Costochondral junction injection can be very useful as a diagnostic or therapeutic procedure in patients with costochondritis and Tietze’s syndrome.

Techniques

After informed consent is obtained, the patient is positioned in the supine position. The involved costochondral joints are palpated for local tenderness and replication of pain complaint. The patient is prepared in a standard aseptic fashion over an area large enough to allow palpation of landmarks, and sterile technique is used throughout the procedure. A 1-in. (2.5-cm), 25-gauge needle is inserted at the point of maximum tenderness to the level of costochondral cartilage and withdrawn 1 mm. After negative aspiration, a 2-mL mixture of 40 mg of methylprednisolone acetate or equivalent and local anesthetic is injected into each involved costochondral junction.

Comments

It is not necessary to advance the needle into the costochondral joint. Infiltration of the superficial tissue over the interosseous groove of the joint at the point of maximal tenderness is usually adequate. Tenderness with costochondritis is often present over more than a single costochondral joint. Tenderness and swelling of a single costochondral joint is found with Tietze’s syndrome. The presence of chest wall pain does not exclude underlying heart or lung disease. Similar injection techniques are used for the costoclavicular junction (Fig. 67-35).

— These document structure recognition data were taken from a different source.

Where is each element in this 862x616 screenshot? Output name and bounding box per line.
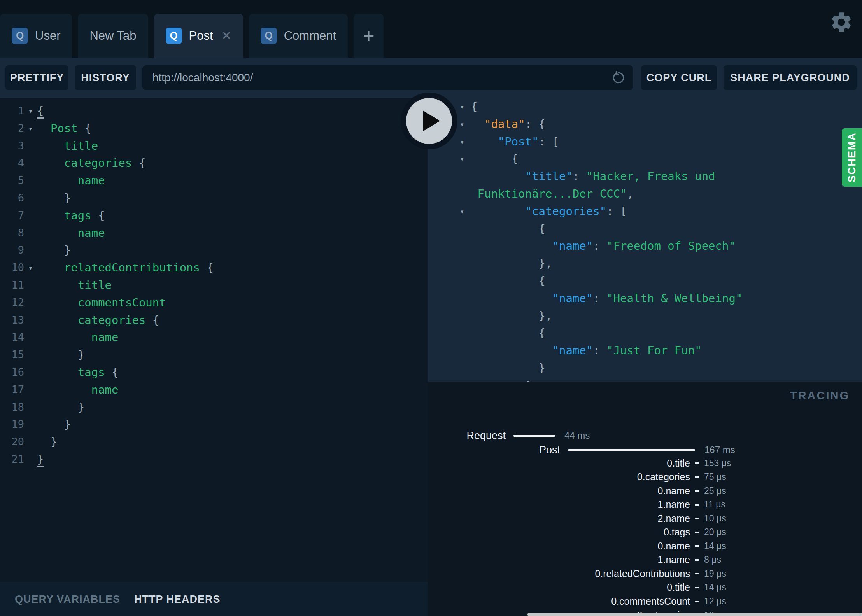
editor-line[interactable]: 18 } [0, 399, 428, 416]
fold-arrow-icon[interactable]: ▾ [24, 120, 37, 137]
execute-query-button[interactable] [401, 93, 457, 149]
editor-line[interactable]: 2▾ Post { [0, 120, 428, 137]
query-editor-pane[interactable]: 1▾{2▾ Post {3 title4 categories {5 name6… [0, 98, 428, 582]
fold-arrow-icon[interactable]: ▾ [460, 203, 464, 220]
editor-line[interactable]: 16 tags { [0, 364, 428, 381]
tracing-row-time: 19 μs [704, 569, 751, 579]
tracing-row-time: 44 ms [564, 430, 590, 441]
fold-arrow-icon[interactable]: ▾ [24, 102, 37, 120]
fold-arrow-icon[interactable]: ▾ [24, 259, 37, 276]
fold-spacer [24, 294, 37, 312]
tracing-row-time: 75 μs [704, 472, 751, 482]
editor-line[interactable]: 7 tags { [0, 207, 428, 224]
line-number: 19 [0, 416, 24, 433]
reload-schema-icon[interactable] [611, 70, 626, 85]
new-tab-button[interactable]: + [354, 14, 384, 58]
code-text: categories { [37, 312, 159, 329]
copy-curl-button[interactable]: COPY CURL [641, 65, 717, 90]
fold-spacer [24, 329, 37, 346]
editor-line[interactable]: 17 name [0, 381, 428, 399]
tracing-field-row: 0.relatedContributions19 μs [428, 567, 751, 580]
editor-line[interactable]: 5 name [0, 172, 428, 189]
editor-line[interactable]: 14 name [0, 329, 428, 346]
editor-line[interactable]: 8 name [0, 224, 428, 242]
tracing-field-row: 1.name11 μs [428, 498, 751, 511]
fold-spacer [24, 381, 37, 399]
tab-label: New Tab [89, 29, 136, 43]
tracing-row-label: 0.name [428, 541, 690, 552]
code-text: } [37, 416, 71, 433]
prettify-button[interactable]: PRETTIFY [5, 65, 68, 90]
tracing-request-row: Request 44 ms [428, 429, 590, 443]
tracing-row-label: Request [428, 430, 506, 442]
fold-arrow-icon[interactable]: ▾ [460, 150, 464, 168]
tracing-panel: TRACING Request 44 ms Post 167 ms 0.titl… [428, 382, 862, 616]
share-playground-button[interactable]: SHARE PLAYGROUND [724, 65, 857, 90]
fold-arrow-icon[interactable]: ▾ [460, 98, 464, 116]
editor-line[interactable]: 15 } [0, 346, 428, 364]
tracing-duration-bar [695, 601, 699, 602]
tracing-row-time: 8 μs [704, 555, 751, 565]
response-line: Funktionäre...Der CCC", [428, 185, 862, 203]
code-token: "title" [525, 170, 573, 183]
tab-new-tab[interactable]: New Tab [78, 14, 148, 58]
schema-side-tab[interactable]: SCHEMA [842, 128, 862, 187]
tracing-field-row: 0.title14 μs [428, 581, 751, 594]
code-token: : [593, 239, 606, 252]
editor-line[interactable]: 1▾{ [0, 102, 428, 120]
code-token: : [573, 170, 586, 183]
editor-line[interactable]: 12 commentsCount [0, 294, 428, 312]
line-number: 8 [0, 224, 24, 242]
fold-arrow-icon[interactable]: ▾ [460, 133, 464, 150]
editor-line[interactable]: 4 categories { [0, 154, 428, 172]
tab-user[interactable]: QUser [0, 14, 72, 58]
editor-line[interactable]: 21} [0, 451, 428, 468]
code-token: "name" [552, 239, 593, 252]
response-line: "name": "Freedom of Speech" [428, 237, 862, 255]
graphql-playground-window: QUserNew TabQPost✕QComment+ PRETTIFY HIS… [0, 0, 862, 616]
tab-label: User [35, 29, 60, 43]
tab-comment[interactable]: QComment [249, 14, 348, 58]
editor-line[interactable]: 3 title [0, 137, 428, 155]
tracing-field-row: 0.name14 μs [428, 539, 751, 553]
fold-spacer [24, 416, 37, 433]
tracing-row-label: 0.title [428, 582, 690, 593]
query-variables-tab[interactable]: QUERY VARIABLES [15, 593, 120, 606]
editor-line[interactable]: 10▾ relatedContributions { [0, 259, 428, 276]
query-type-badge: Q [261, 28, 277, 44]
editor-line[interactable]: 20 } [0, 433, 428, 451]
tracing-duration-bar [695, 532, 699, 533]
editor-line[interactable]: 6 } [0, 189, 428, 207]
line-number: 5 [0, 172, 24, 189]
editor-line[interactable]: 11 title [0, 276, 428, 294]
line-number: 20 [0, 433, 24, 451]
code-token: name [91, 383, 119, 396]
tracing-row-label: 0.categories [428, 471, 690, 483]
editor-line[interactable]: 19 } [0, 416, 428, 433]
code-text: } [37, 242, 71, 259]
horizontal-scrollbar[interactable] [527, 613, 862, 616]
tracing-row-time: 11 μs [704, 499, 751, 510]
code-text: } [37, 346, 84, 364]
code-token: }, [539, 257, 552, 270]
code-token: relatedContributions [64, 261, 200, 274]
code-token: : { [525, 117, 545, 131]
code-token: Funktionäre...Der CCC" [477, 187, 627, 200]
editor-line[interactable]: 13 categories { [0, 312, 428, 329]
play-button-circle [406, 98, 452, 144]
response-line: "title": "Hacker, Freaks und [428, 168, 862, 185]
editor-line[interactable]: 9 } [0, 242, 428, 259]
history-button[interactable]: HISTORY [75, 65, 136, 90]
fold-spacer [24, 433, 37, 451]
settings-gear-icon[interactable] [829, 10, 853, 34]
code-token: : [ [539, 135, 559, 148]
fold-arrow-icon[interactable]: ▾ [460, 116, 464, 133]
response-line: ▾ "categories": [ [428, 203, 862, 220]
http-headers-tab[interactable]: HTTP HEADERS [134, 593, 221, 606]
close-tab-icon[interactable]: ✕ [222, 30, 231, 42]
tracing-duration-bar [695, 587, 699, 588]
tab-post[interactable]: QPost✕ [154, 14, 243, 58]
code-token: Post [51, 122, 78, 135]
url-input[interactable] [142, 65, 633, 90]
code-text: categories { [37, 154, 145, 172]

Costochondral Junction Injection

FIGURE 67-35. Costochondral and costoclavicular junction injection. Approach for costochondral and costoclavicular junction aspiration and injection. (From Steinbrocker O, Neustadt DH. Aspiration and Injection Therapy in Arthritis and Musculoskeletal Disorders. Hagerstown, MD: Harper & Row; 1972:42, with permission.)

Complications

Serious complications are uncommon with appropriate needle placement. Pneumothorax is possible with inadvertent penetration of the thorax. Most pneumothoraces can be easily treated with administration of supplemental oxygen and close observation and, when necessary, needle aspiration of air. Only those pneumothoraces that result in significant dyspnea or those under tension require chest tube thoracotomy and vacuum drainage.